— THE TASK —
Give the line with "防弾ガラスの件で誤情報を拡散した" again, along with every line below it to the end of the records, word for word.
[Opening RECORDS FOR PROCESSING section]
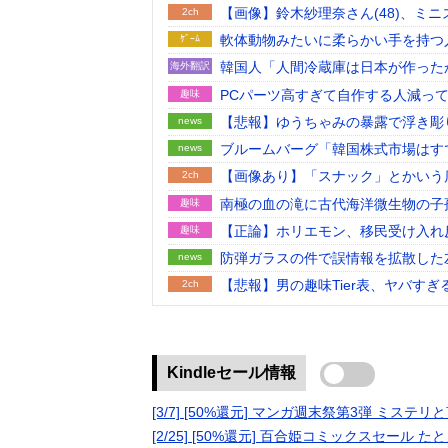
【画像】鈴木紗理奈さん(48)、ミニスカワ
2ch
軟体動物みたいに柔らかい手を持つ
ｹﾞｰﾑ
韓国人「人間冷蔵庫は日本が作った
海外翻訳
す…」
PCパーツ高すぎて自作する人減っ
趣味
【悲報】ゆうちゃみの暴露で浮き彫
news
ブルームバーグ「韓国株式市場はす
news
国市場は安泰!!」……まあ、うん
【画像あり】「スナック」とかいう
2ch
南極の血の滝に古代海洋微生物の子
趣味
【正論】ホリエモン、移民受け入れ
趣味
防弾ガラスの件で誤情報を拡散した
news
【悲報】男の趣味Tier表、ヤバすぎ
2ch
【熊本地震】発生後に居酒屋店内か
news
【悲報】ロシア、じわじわと逝き始
2ch
韓国人「熊本地震で見る日本の土木
海外翻訳
Kindleセール情報
うのを見ると日本人は何か適当に作
海外「日本で初めて梅干しなるもの
海外翻訳
[3/7] [50%還元] マンガ週末祭第3弾 ミス
過給なしで420ps。しかもL型エン
趣味
[2/25] [50%還元] 百合姫コミックスセール
2ch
[Closing RECORDS FOR PROCESSING section]
— SOLUTION FOR THIS EXERCISE —
防弾ガラスの件で誤情報を拡散した
news
【悲報】男の趣味Tier表、ヤバすぎ
2ch
【熊本地震】発生後に居酒屋店内か
news
【悲報】ロシア、じわじわと逝き始
2ch
韓国人「熊本地震で見る日本の土木
海外翻訳
Kindleセール情報
うのを見ると日本人は何か適当に作
海外「日本で初めて梅干しなるもの
海外翻訳
[3/7] [50%還元] マンガ週末祭第3弾 ミス
過給なしで420ps。しかもL型エン
趣味
[2/25] [50%還元] 百合姫コミックスセール
2ch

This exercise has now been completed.